--- Raw data ---

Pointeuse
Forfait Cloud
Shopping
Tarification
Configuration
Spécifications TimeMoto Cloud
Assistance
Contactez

---
--- Raw data ---

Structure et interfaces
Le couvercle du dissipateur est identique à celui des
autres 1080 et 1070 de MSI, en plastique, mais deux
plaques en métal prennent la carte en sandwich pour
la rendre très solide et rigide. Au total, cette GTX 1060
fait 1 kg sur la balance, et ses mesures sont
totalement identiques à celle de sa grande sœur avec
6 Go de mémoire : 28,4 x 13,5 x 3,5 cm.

---
--- Raw data ---

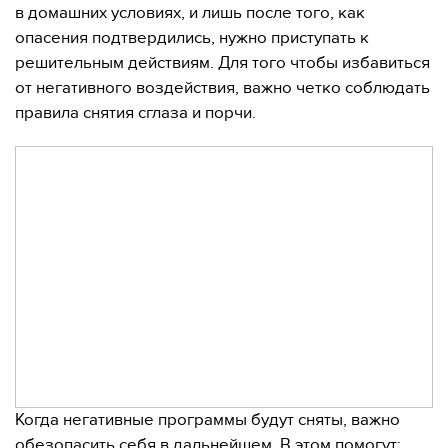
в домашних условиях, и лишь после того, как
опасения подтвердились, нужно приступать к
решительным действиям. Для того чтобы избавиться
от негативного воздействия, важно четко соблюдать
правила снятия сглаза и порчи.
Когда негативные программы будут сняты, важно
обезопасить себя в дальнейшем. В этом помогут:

---

• [Instructions for the task]:
List, from the entries above, every line in which the word "важно" shows up.

• [Result for this exercise]:
от негативного воздействия, важно четко соблюдать
Когда негативные программы будут сняты, важно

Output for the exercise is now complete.